In pratica, dopo la seconda fioritura, i Greci bruciavano la parte terminale dello stelo dopo un'abbondante potatura. Poi le rose venivano messe in ambienti riscaldati e luminosi, probabilmente persino annaffiate con acqua calda e forzate quindi a rifiorire. E se oggi, grazie ad uno studio di paleobotanica avviato dalla Soprintendenza archeologica di Salerno, la rosa paestana è tornata a fiorire nel’area archeologica - c’è anche chi come il laboratorio olfattivo Sirenae Essenze di Capaccio, è riuscito a ricreare un’essenza specifica con le rose della Magna Grecia.

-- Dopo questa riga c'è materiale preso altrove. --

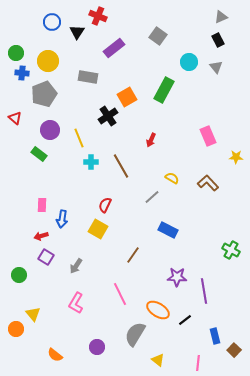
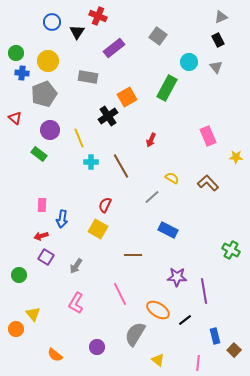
green rectangle at (164, 90): moved 3 px right, 2 px up
brown line at (133, 255): rotated 54 degrees clockwise
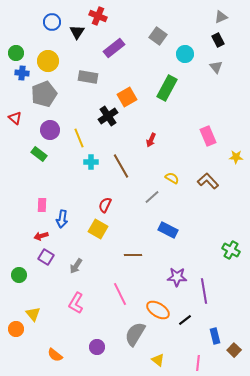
cyan circle at (189, 62): moved 4 px left, 8 px up
brown L-shape at (208, 183): moved 2 px up
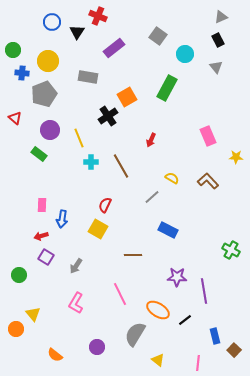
green circle at (16, 53): moved 3 px left, 3 px up
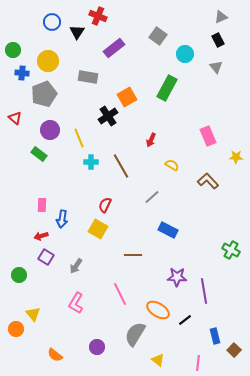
yellow semicircle at (172, 178): moved 13 px up
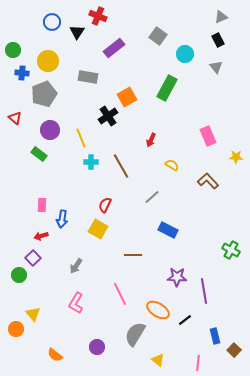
yellow line at (79, 138): moved 2 px right
purple square at (46, 257): moved 13 px left, 1 px down; rotated 14 degrees clockwise
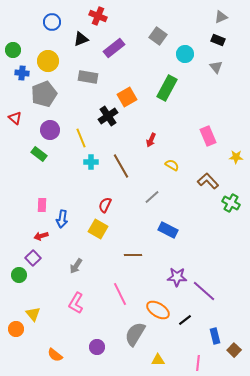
black triangle at (77, 32): moved 4 px right, 7 px down; rotated 35 degrees clockwise
black rectangle at (218, 40): rotated 40 degrees counterclockwise
green cross at (231, 250): moved 47 px up
purple line at (204, 291): rotated 40 degrees counterclockwise
yellow triangle at (158, 360): rotated 40 degrees counterclockwise
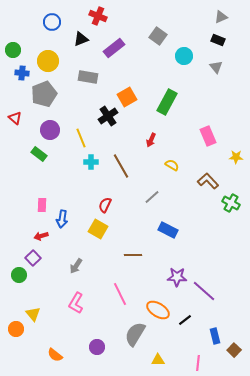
cyan circle at (185, 54): moved 1 px left, 2 px down
green rectangle at (167, 88): moved 14 px down
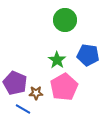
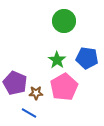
green circle: moved 1 px left, 1 px down
blue pentagon: moved 1 px left, 3 px down
blue line: moved 6 px right, 4 px down
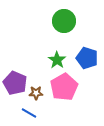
blue pentagon: rotated 10 degrees clockwise
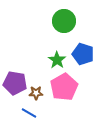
blue pentagon: moved 4 px left, 4 px up
purple pentagon: rotated 15 degrees counterclockwise
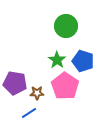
green circle: moved 2 px right, 5 px down
blue pentagon: moved 7 px down
pink pentagon: moved 1 px right, 1 px up; rotated 8 degrees counterclockwise
brown star: moved 1 px right
blue line: rotated 63 degrees counterclockwise
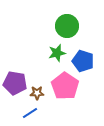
green circle: moved 1 px right
green star: moved 7 px up; rotated 24 degrees clockwise
blue line: moved 1 px right
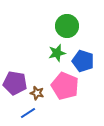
pink pentagon: rotated 12 degrees counterclockwise
brown star: rotated 16 degrees clockwise
blue line: moved 2 px left
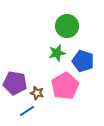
pink pentagon: rotated 20 degrees clockwise
blue line: moved 1 px left, 2 px up
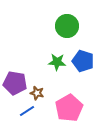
green star: moved 9 px down; rotated 18 degrees clockwise
pink pentagon: moved 4 px right, 22 px down
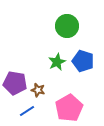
green star: rotated 30 degrees counterclockwise
brown star: moved 1 px right, 3 px up
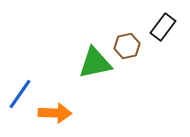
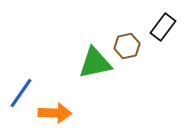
blue line: moved 1 px right, 1 px up
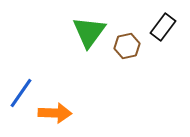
green triangle: moved 6 px left, 31 px up; rotated 42 degrees counterclockwise
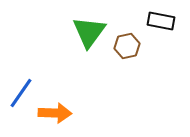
black rectangle: moved 2 px left, 6 px up; rotated 64 degrees clockwise
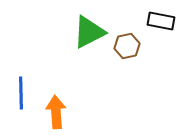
green triangle: rotated 27 degrees clockwise
blue line: rotated 36 degrees counterclockwise
orange arrow: moved 1 px right, 1 px up; rotated 96 degrees counterclockwise
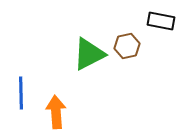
green triangle: moved 22 px down
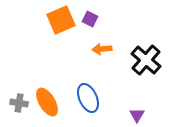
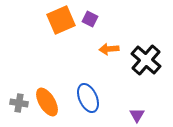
orange arrow: moved 7 px right
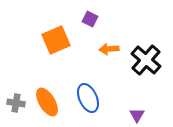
orange square: moved 5 px left, 20 px down
gray cross: moved 3 px left
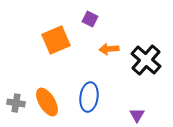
blue ellipse: moved 1 px right, 1 px up; rotated 32 degrees clockwise
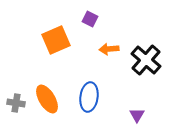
orange ellipse: moved 3 px up
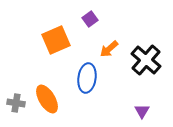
purple square: rotated 28 degrees clockwise
orange arrow: rotated 36 degrees counterclockwise
blue ellipse: moved 2 px left, 19 px up
purple triangle: moved 5 px right, 4 px up
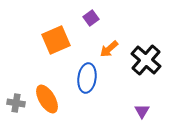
purple square: moved 1 px right, 1 px up
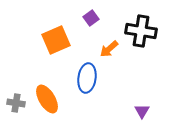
black cross: moved 5 px left, 29 px up; rotated 32 degrees counterclockwise
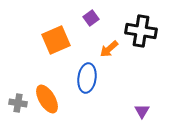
gray cross: moved 2 px right
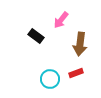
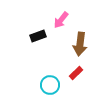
black rectangle: moved 2 px right; rotated 56 degrees counterclockwise
red rectangle: rotated 24 degrees counterclockwise
cyan circle: moved 6 px down
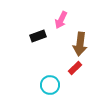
pink arrow: rotated 12 degrees counterclockwise
red rectangle: moved 1 px left, 5 px up
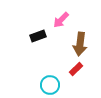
pink arrow: rotated 18 degrees clockwise
red rectangle: moved 1 px right, 1 px down
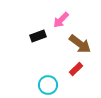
brown arrow: rotated 60 degrees counterclockwise
cyan circle: moved 2 px left
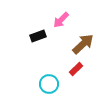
brown arrow: moved 3 px right; rotated 80 degrees counterclockwise
cyan circle: moved 1 px right, 1 px up
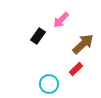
black rectangle: rotated 35 degrees counterclockwise
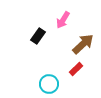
pink arrow: moved 2 px right; rotated 12 degrees counterclockwise
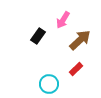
brown arrow: moved 3 px left, 4 px up
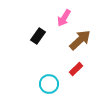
pink arrow: moved 1 px right, 2 px up
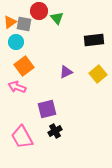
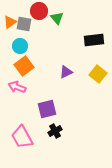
cyan circle: moved 4 px right, 4 px down
yellow square: rotated 12 degrees counterclockwise
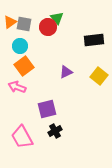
red circle: moved 9 px right, 16 px down
yellow square: moved 1 px right, 2 px down
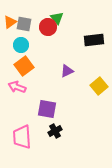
cyan circle: moved 1 px right, 1 px up
purple triangle: moved 1 px right, 1 px up
yellow square: moved 10 px down; rotated 12 degrees clockwise
purple square: rotated 24 degrees clockwise
pink trapezoid: rotated 25 degrees clockwise
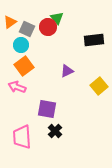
gray square: moved 3 px right, 5 px down; rotated 14 degrees clockwise
black cross: rotated 16 degrees counterclockwise
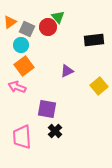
green triangle: moved 1 px right, 1 px up
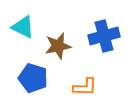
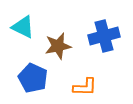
blue pentagon: rotated 8 degrees clockwise
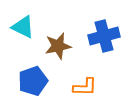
blue pentagon: moved 3 px down; rotated 28 degrees clockwise
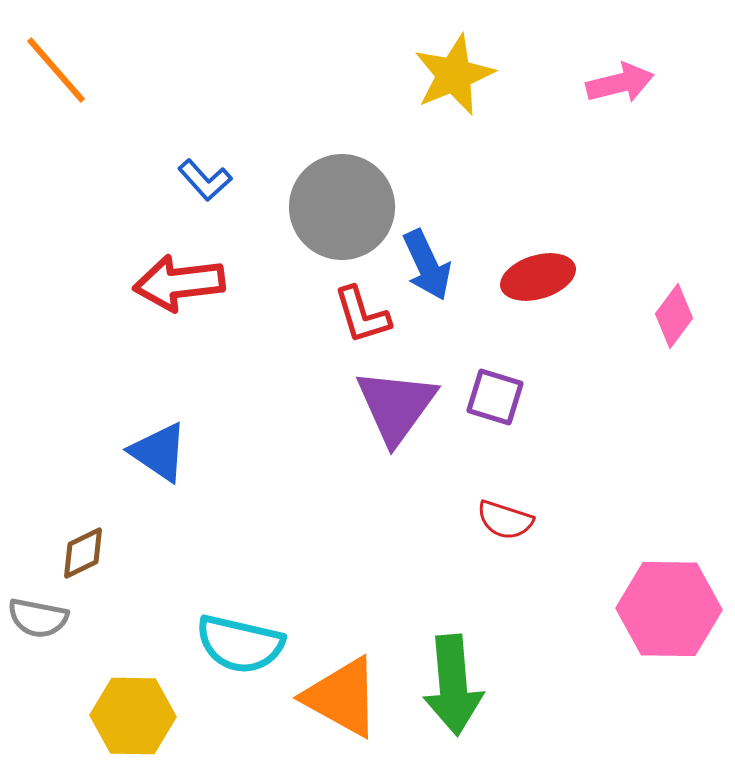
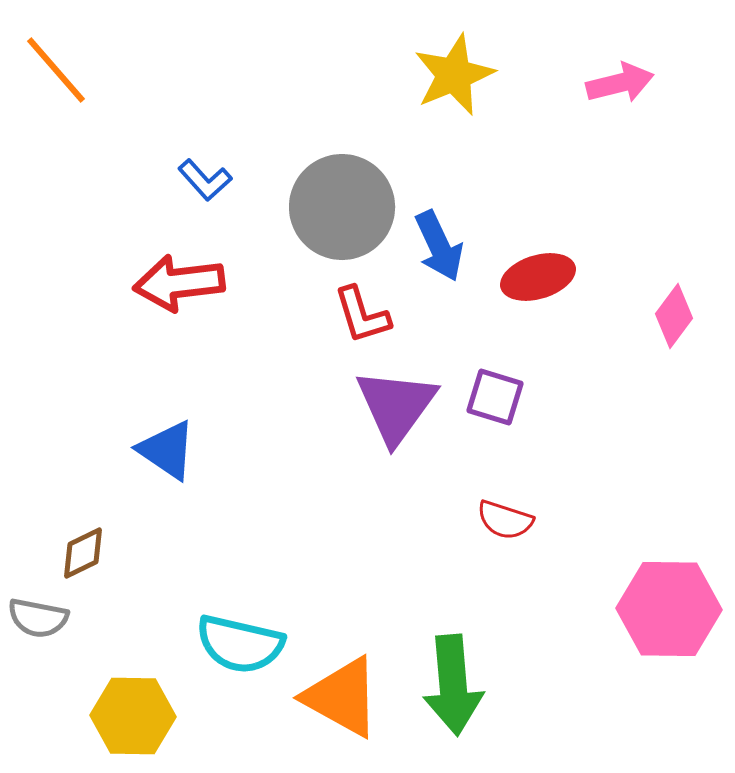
blue arrow: moved 12 px right, 19 px up
blue triangle: moved 8 px right, 2 px up
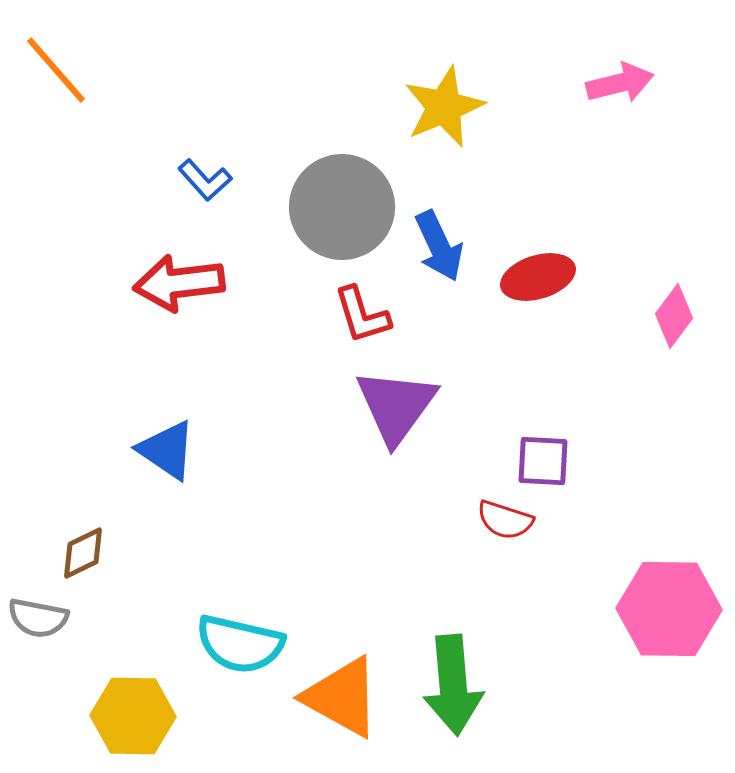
yellow star: moved 10 px left, 32 px down
purple square: moved 48 px right, 64 px down; rotated 14 degrees counterclockwise
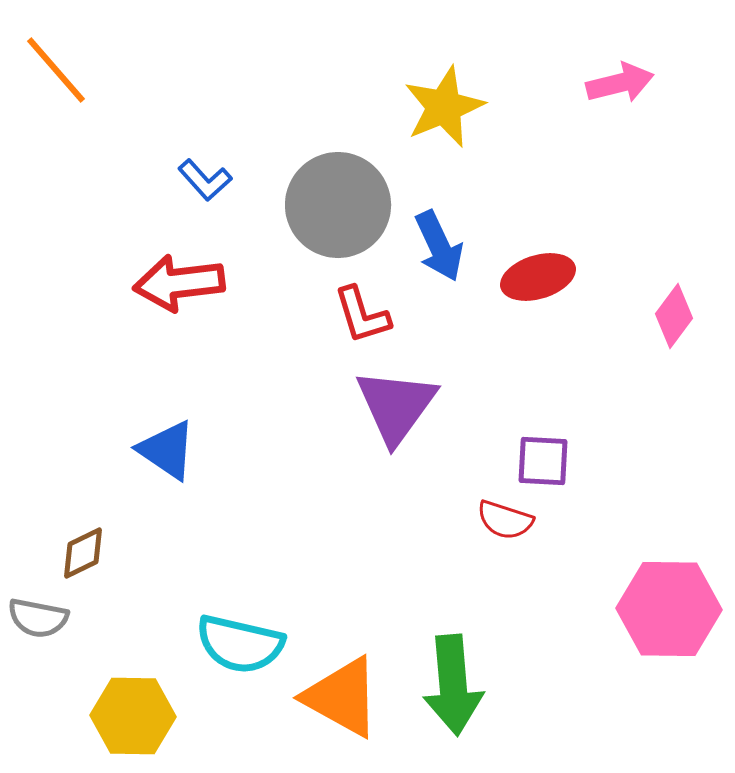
gray circle: moved 4 px left, 2 px up
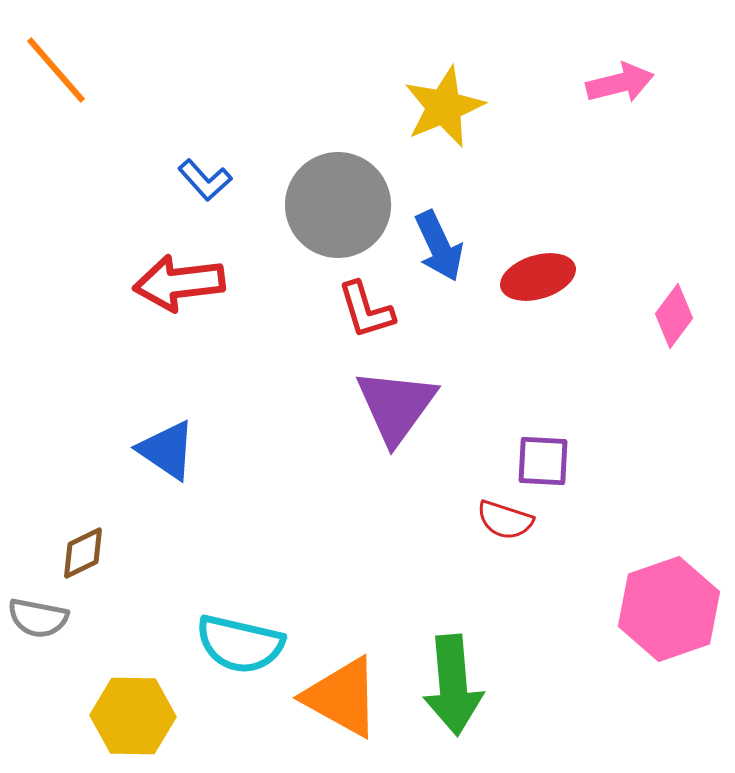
red L-shape: moved 4 px right, 5 px up
pink hexagon: rotated 20 degrees counterclockwise
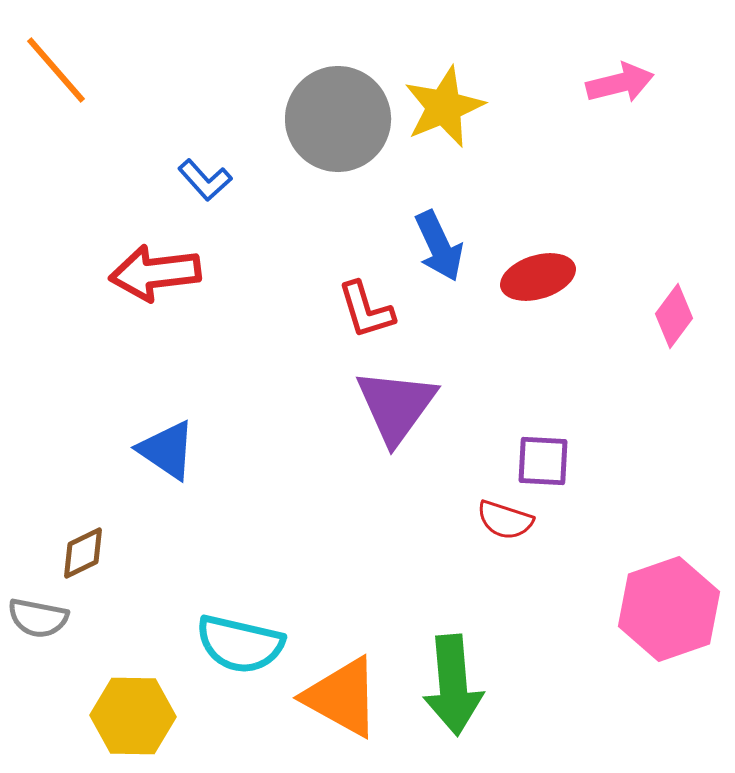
gray circle: moved 86 px up
red arrow: moved 24 px left, 10 px up
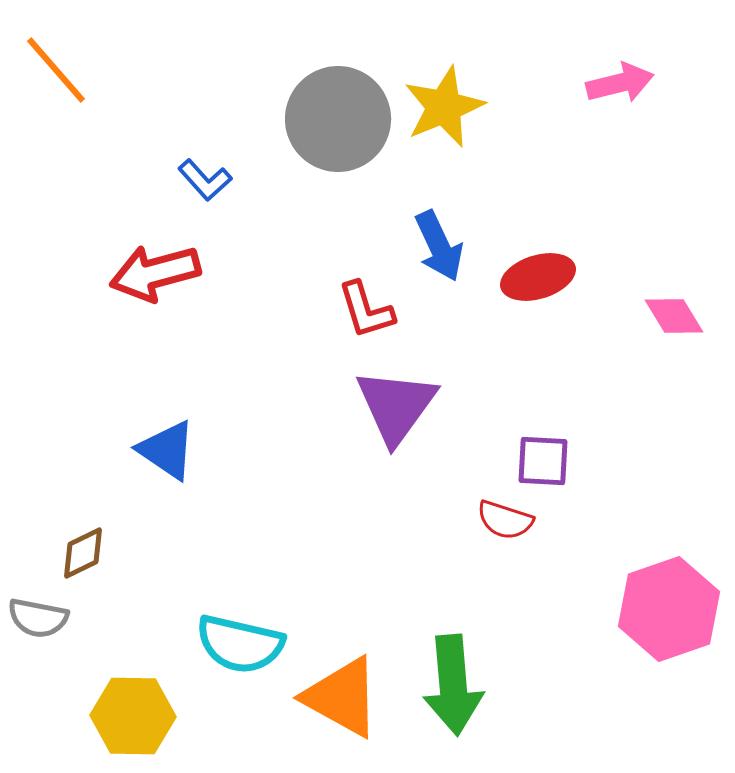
red arrow: rotated 8 degrees counterclockwise
pink diamond: rotated 68 degrees counterclockwise
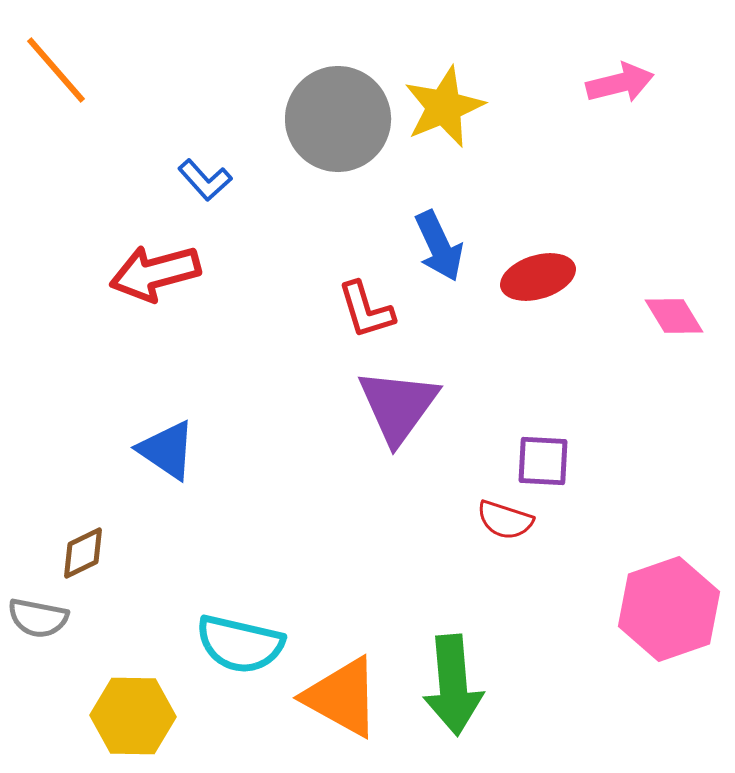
purple triangle: moved 2 px right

Emilia e Martina Marino, insieme a Mario Trevisant, hanno dato vita a Rodon: «Una fragranza estremamente femminile fiorita e sensuale con rosa dei giardini dell'antica Paestum, rosa che fu mandata dai giardini di Damasco quella stessa che portata nel fortunato grembo della fertile della nostra terra e divenne rodon, la rosa di Paestum». Il vivaista Carmine Palmese, dal canto suo, da grande esperto di rose antiche con i suoi vivai storici ha conquistato un importante riconoscimento persino a Londra, vincendo un premio al Chelsea Flower Show. «Sono riuscito a recuperare molte specie del passato, sono rose da un profumo inebriante che ci restituiscono la nostra storia attraverso la botanica». Rimane poi il rebus letterario del “De rosis nascentibus”, un poemetto che secondo alcuni sarebbe da attribuire a Virgilio, dove si fa esplicito riferimento alla particolare tecnica pestana della coltivazione delle rose e la citazione del curioso innesto che consente di trapiantare la rosa sul rovo, creando di fatto un ibrido.


Ma se sull'autore dell'opera ci sono dubbi, è invece certamente il grande poeta a citare le rose nostrane nelle Georgiche:

«Se già non fossi al termine del mio lavoro … canterei i rosai di Paestum che fioriscono due volte all'anno» <<Ataque equidem, extremo ni iam sub fine laborum… canerem biferique rosaria Paesti>> (Virgilio, Georgiche IV, 116-124).